My Soundcard is a Xonar Essence STX... It has a 1/4 input on the back that can be set to either be a microphone input OR a line-in...

So with that in mind, would a mono cable like this one be what I need to connect the Behringer 502 into the back of the PC?

http://www.dv247.com/cables/proel-mono-jack-to-mono-jack-cable-3-metre--77492


Many thanks for all the help guys.


----------



## AudiocRaver (Jun 6, 2012)

BladeUK2001 said:


> My Soundcard is a Xonar Essence STX... It has a 1/4 input on the back that can be set to either be a microphone input OR a line-in...
> 
> So with that in mind, would a mono cable like this one be what I need to connect the Behringer 502 into the back of the PC?
> 
> ...


Then you will go 1/4 TS (mono) to 1/4 TS (mono). The Xonar has a 1/4 in stereo in, set it to line level. The unused side of the input (R in) will be shorted to ground, keeping it quiet, which is OK with an input (usually not OK with an output).


----------



## eddiekun (Feb 2, 2013)

Hi, I'm having some difficulties with setup as well. I have the 502 (with phantom power) and a UCA 202 as a soundcard for my laptop and an ECM8000 mic. I believe I've followed the setup diagram correctly - The R Line in on the UCA 202 is connected to an RCA cable and an RCA to 1/4 Mono TS Adapater into the Line In on the 502.

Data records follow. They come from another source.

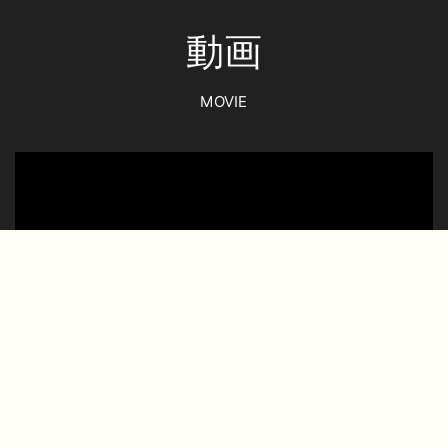
動画
MOVIE
おすすめ【ホホバオイル】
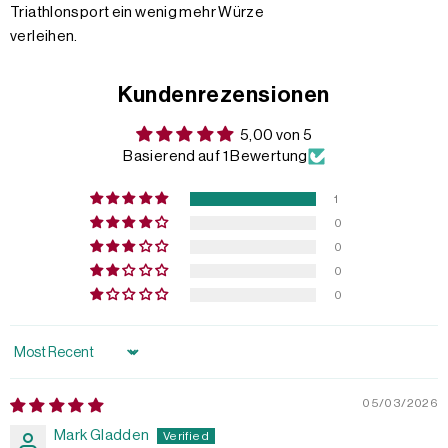
Triathlonsport ein wenig mehr Würze
verleihen.
Kundenrezensionen
5,00 von 5
Basierend auf 1 Bewertung
1
0
0
0
0
Sort by
05/03/2026
Mark Gladden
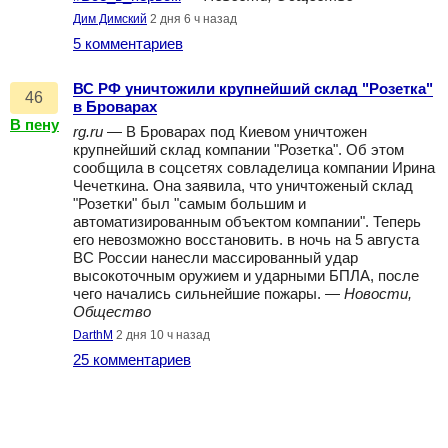
Дим Димский
2 дня 6 ч назад
5 комментариев
ВС РФ уничтожили крупнейший склад "Розетка"
46
в Броварах
В пену
rg.ru
— В Броварах под Киевом уничтожен
крупнейший склад компании "Розетка". Об этом
сообщила в соцсетях совладелица компании Ирина
Чечеткина. Она заявила, что уничтоженый склад
"Розетки" был "самым большим и
автоматизированным объектом компании". Теперь
его невозможно восстановить. в ночь на 5 августа
ВС России нанесли массированный удар
высокоточным оружием и ударными БПЛА, после
чего начались сильнейшие пожары. —
Новости,
Общество
DarthM
2 дня 10 ч назад
25 комментариев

When I open REW and select the UCA 202 for the Line in and then check levels, REW doesn't register any anything on the Line IN side unless I tap on the mic. I feel like I'm missing something. Anything advice would be greatly appreciated!


----------



## AudiocRaver (Jun 6, 2012)

eddiekun said:


> The R Line in on the UCA 202 is connected to an RCA cable and an RCA to 1/4 Mono TS Adapater into the *Line In* on the 502.


You should be connected to the *Line Out* on the 502.


----------



## BladeUK2001 (Jan 27, 2013)

Well, I think I'm onto something here, but still struggling a little... The 502 has arrived, and I've got it wired as follows:-

PC Xonar Essense STX Line in (but I've also tried Mic In) >>> Behringer Xenix 502 >>> Behringer PS400 Phantom Power Unit >>> ECM8000 Mic

The Xonar Sound card is connected to the Xenix via a 1/4 TS connector cable, as suggested... I'm going into the "Left Output" on the Xenix


Problem is, when I do level checks in Room EQ Wizard, I only get an input on the left channel (but I can get this channel up to the suggested level

So, when I do a measurement, it's telling me that my levels are way too low 


Have I gone wrong somewhere?


----------



## AudiocRaver (Jun 6, 2012)

BladeUK2001 said:


> Problem is, when I do level checks in Room EQ Wizard, I only get an input on the left channel (but I can get this channel up to the suggested level
> 
> So, when I do a measurement, it's telling me that my levels are way too low
> 
> ...


Forgive me for not understanding. Are you saying you "*can* get this channel up to the suggested level," but that level is too low? At what point do you see the suggested level? On the 502? On the Windows Recording Device meter? In REW?

If you can *not* get it up to the suggested level, do you see a good level anywhere? By the way, silly question, but just to be sure, your microphone goes to the Phantom power unit and then into the *microphone* input of the 502, correct? The phantom power unit gives you no boost, just powers the microphone, so you still need the input gain of a microphone preamp.


----------